======== Entries provided
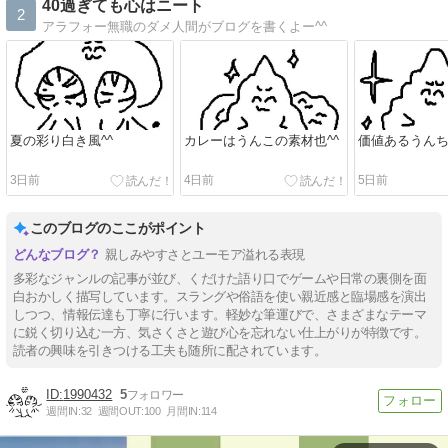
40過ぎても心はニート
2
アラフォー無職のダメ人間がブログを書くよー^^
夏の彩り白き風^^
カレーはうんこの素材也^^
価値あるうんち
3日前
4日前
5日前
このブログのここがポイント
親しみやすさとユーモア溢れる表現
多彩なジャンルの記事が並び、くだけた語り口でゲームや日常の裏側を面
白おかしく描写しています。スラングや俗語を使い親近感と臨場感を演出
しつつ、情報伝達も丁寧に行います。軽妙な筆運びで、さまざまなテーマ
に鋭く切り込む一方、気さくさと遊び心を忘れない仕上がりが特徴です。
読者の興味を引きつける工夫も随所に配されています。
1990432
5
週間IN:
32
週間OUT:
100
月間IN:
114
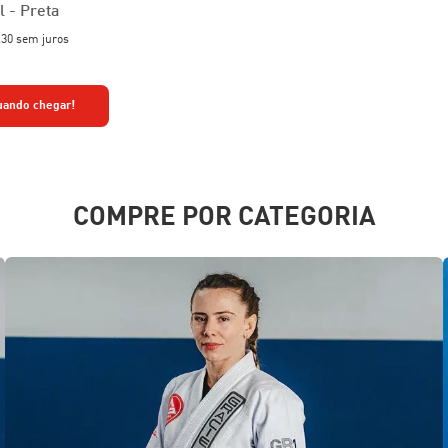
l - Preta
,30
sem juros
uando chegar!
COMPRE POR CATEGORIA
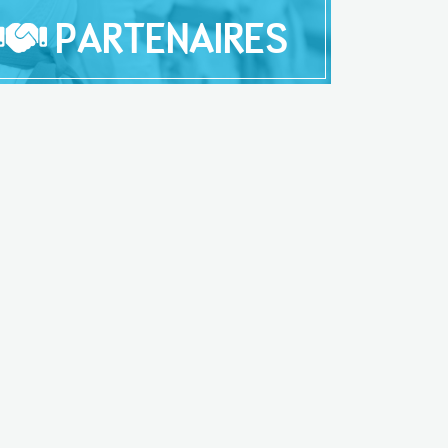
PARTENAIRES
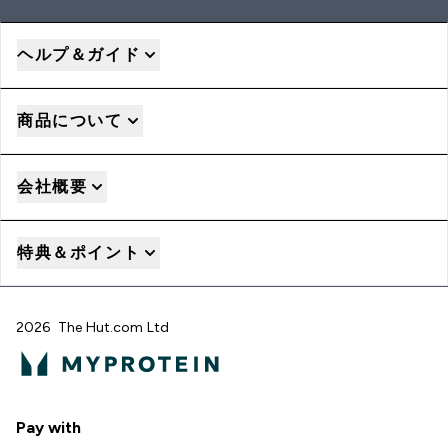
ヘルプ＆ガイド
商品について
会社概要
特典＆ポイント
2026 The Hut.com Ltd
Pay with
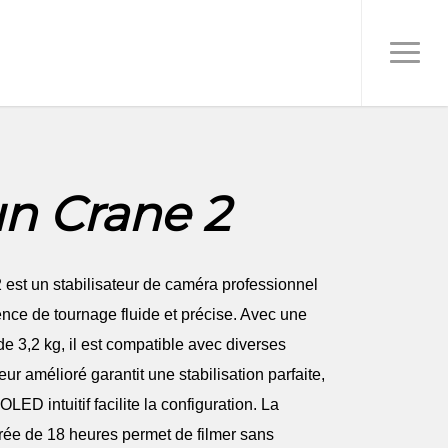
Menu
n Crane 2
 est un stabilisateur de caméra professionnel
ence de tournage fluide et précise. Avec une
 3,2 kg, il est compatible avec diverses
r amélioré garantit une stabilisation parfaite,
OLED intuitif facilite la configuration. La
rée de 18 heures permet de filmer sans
================
* What this task involves
Could you transcribe all of the data exactly, keeping every picture out of the copy?

* Problem solution
40過ぎても心はニート
2
アラフォー無職のダメ人間がブログを書くよー^^
夏の彩り白き風^^
カレーはうんこの素材也^^
価値あるうんち
3日前
4日前
5日前
このブログのここがポイント
親しみやすさとユーモア溢れる表現
多彩なジャンルの記事が並び、くだけた語り口でゲームや日常の裏側を面
白おかしく描写しています。スラングや俗語を使い親近感と臨場感を演出
しつつ、情報伝達も丁寧に行います。軽妙な筆運びで、さまざまなテーマ
に鋭く切り込む一方、気さくさと遊び心を忘れない仕上がりが特徴です。
読者の興味を引きつける工夫も随所に配されています。
1990432
5
週間IN:
32
週間OUT:
100
月間IN:
114
l - Preta
,30
sem juros
uando chegar!
COMPRE POR CATEGORIA
PARTENAIRES
ヘルプ＆ガイド
商品について
会社概要
特典＆ポイント
2026 The Hut.com Ltd
Pay with
Menu
n Crane 2
 est un stabilisateur de caméra professionnel
ence de tournage fluide et précise. Avec une
 3,2 kg, il est compatible avec diverses
r amélioré garantit une stabilisation parfaite,
OLED intuitif facilite la configuration. La
rée de 18 heures permet de filmer sans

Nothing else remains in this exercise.